確かに、この異変が何者かの作為的なものであるのならば、第三者が新たな被害者になる可能性は非常に高い。協力を仰いでこの件を広めれば被害を未然に防ぐことも出来るかもしれないし、被害が起こってしまったのなら片っ端から解決していけばいずれ真相に辿り着くことが出来るかもしれない。後者はあまり好ましくないけど。
「そうね。誰かに知らせに行ったりしましょうか」
「だったら、まず紅魔館はどうかしら。今朝私は出掛けるとしか伝えていないから、一から事情を話すことになるけれど」
「問題ないでしょ。パチュリーが居るんだから理解を得るのは簡単でしょうし」
「なら、まずは紅魔館ですか。そうと決まったなら急ぎましょうかね」
そういう訳で、まずは紅魔館に行くことになった。当主であるレミリアは昼間の外出は厳しいため協力を取り付けることは難しいけど、メイド長である咲夜なら何とかなると思う。
「あの、急ぎたいところ失礼するのだけど、今の私は飛べないと思うのよね」
「え、何でよ」
「朝から魔法を使うとすごい疲労に襲われるの。多分、今のまま飛んだりしたら疲労困憊で倒れてしまうわね」
「大丈夫なんですか? さっきは何とも無かった様に見えましたが、まさか演技だったり?」
「演技じゃないわ。霊力を使わない日常動作なら難なくこなせるだけなの」
少し体を小さくして申し訳なさそうに言うアリス。
これは少し痛いかもしれない。時間を争う中、四人で揃って歩いていくのは致命的なタイムロスだから。

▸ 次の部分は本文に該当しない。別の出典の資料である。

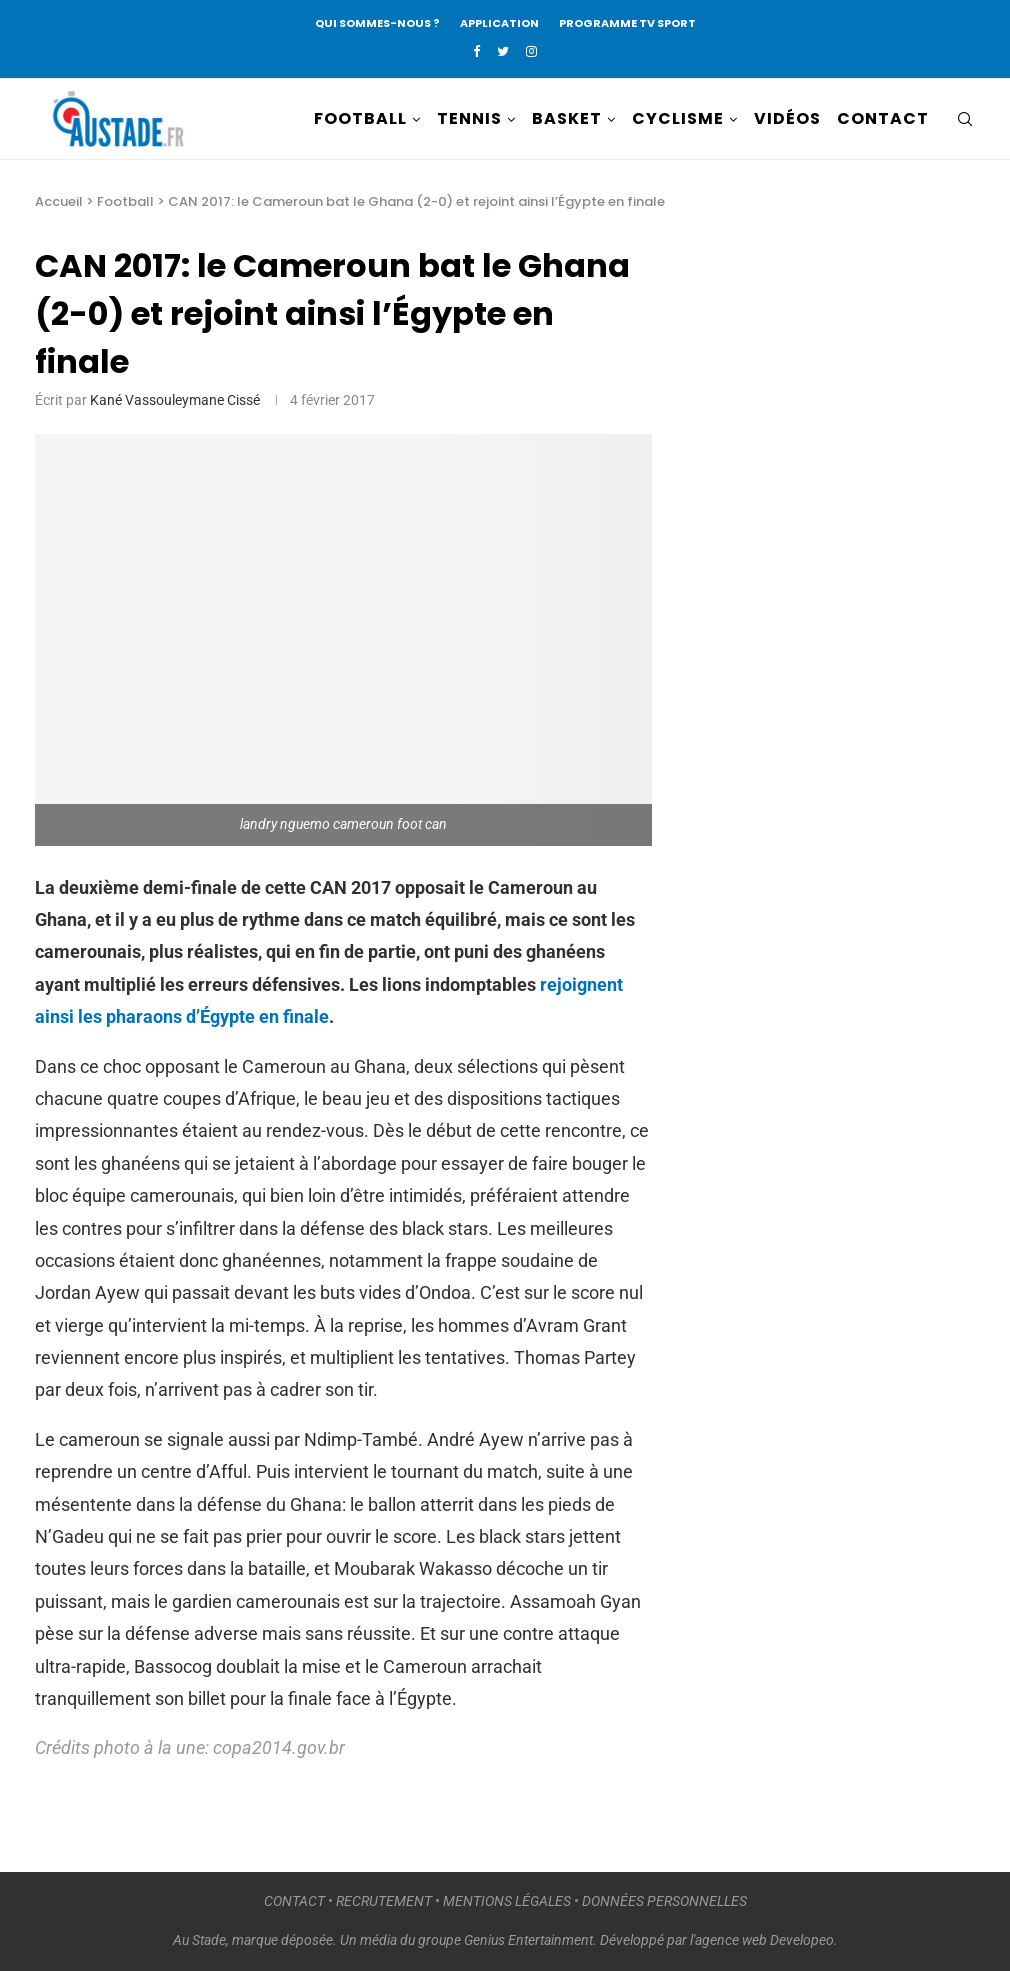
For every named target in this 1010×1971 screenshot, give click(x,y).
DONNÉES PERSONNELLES (664, 1901)
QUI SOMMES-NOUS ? (377, 23)
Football (125, 201)
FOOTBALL (360, 118)
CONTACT (883, 118)
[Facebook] (476, 51)
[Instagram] (531, 51)
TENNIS (469, 118)
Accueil (59, 201)
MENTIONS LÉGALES (507, 1901)
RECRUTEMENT (384, 1901)
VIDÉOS (787, 118)
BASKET (567, 118)
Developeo (802, 1940)
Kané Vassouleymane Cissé (175, 400)
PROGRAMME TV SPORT (627, 23)
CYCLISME (678, 118)
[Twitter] (503, 51)
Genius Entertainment (528, 1940)
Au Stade (199, 1940)
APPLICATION (499, 23)
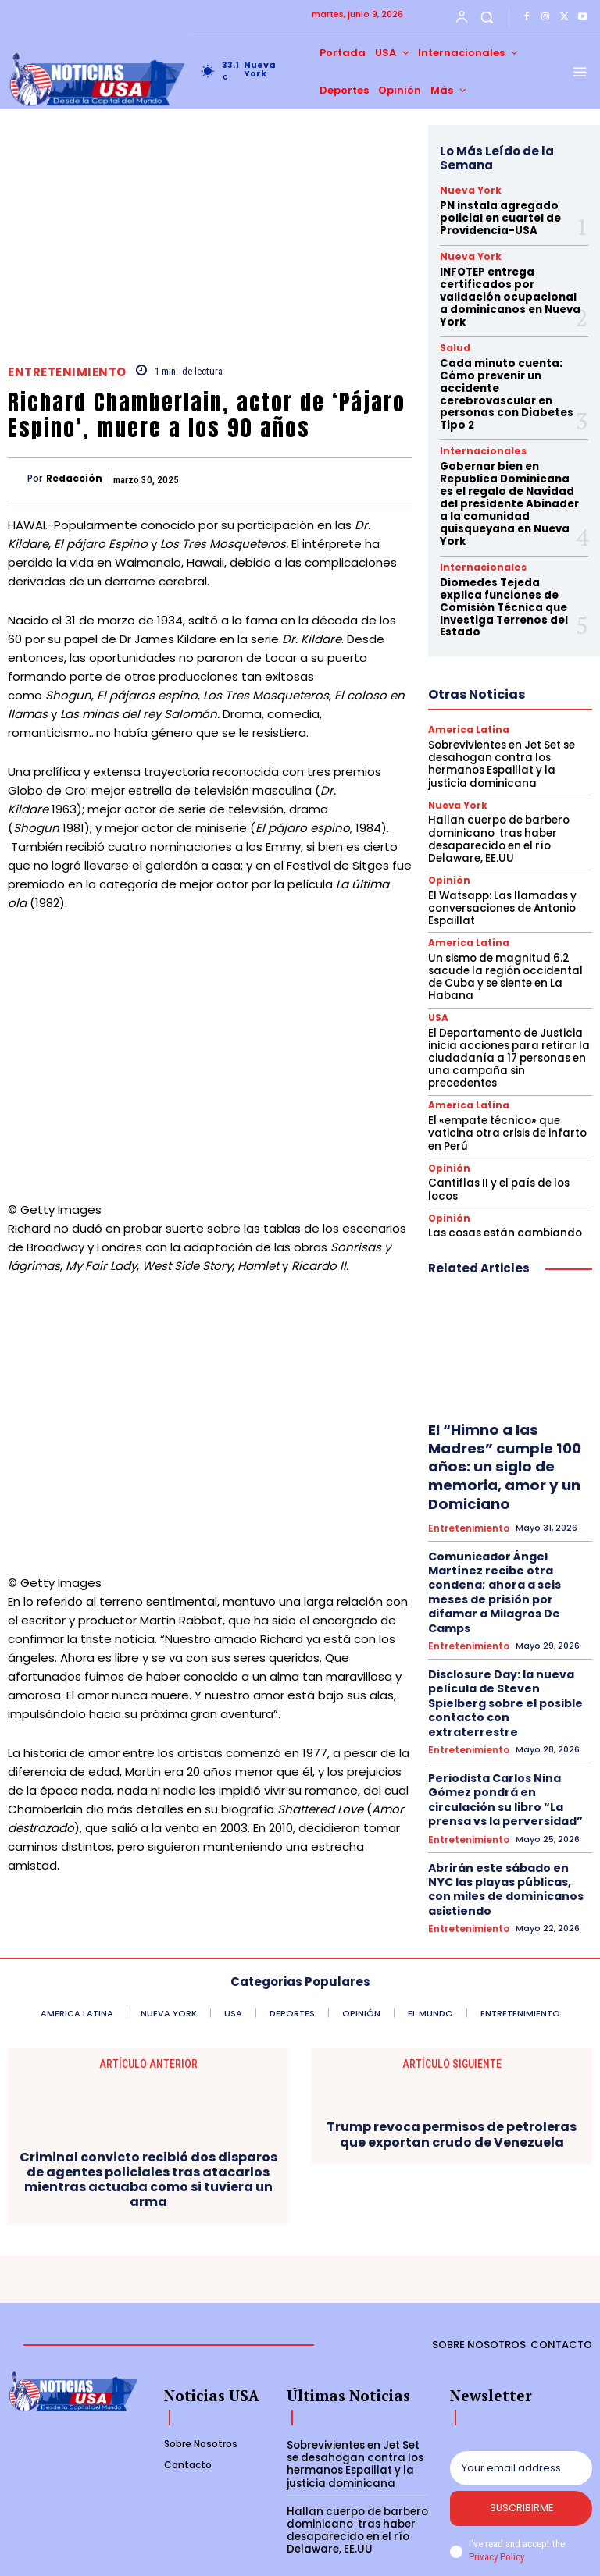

「最悪、私は霊力が正常になるまではここで待機しておくけど」
「それは、もう一度襲われる可能性を考慮しているの?」
「それは……」
「もう、この幻想郷に安全な場所は無いと言っても、何も過言は無いの。貴女に口封じが来る可能性は極めて高いのよ」
いつになくパチュリーは真剣だった。ぼんやりとしたいつもと違うその雰囲気に、少しだけ私は圧倒されていたかもしれない。
やっぱり、失うということは心に変化を齎したのだろうか。
「……分かったわ。もうそんなことは言わない。でも、歩きだとかなりの時間が掛かることは確かよ」
「大丈夫ですよ。幻想郷最速である私が負ぶってあげます」
「それはそれで心配ね」
「でも、それしか手段はないのよね。仕方無いけど、アリスには我慢してもらうしかないわ」
「心配なんて冗談よ。文の行為に甘えるとするわ」
話は纏まった。行動指針も決まった。
後は行動を起こすだけだ。これ以上の悲劇はもう見たくない。
けれど、現実は何一つとして甘いものではなかった。聞きたくもない異分子の声が私達四人の耳に突き刺さった。
「あはっ、やっぱり釣れちゃったよね。『博麗の巫女』さん?」
本当の意味で、私達はまだこの異変を理解出来ていなかったのかもしれない。
霊夢、アリス、パチュリーの口調ですが、区別が付きにくいものになってしまいました。申し訳ありません。
自分で口調に明確な区分を付けられる様になったら改良をしていくので、それまでは温かい目で読んでいただけると幸いです。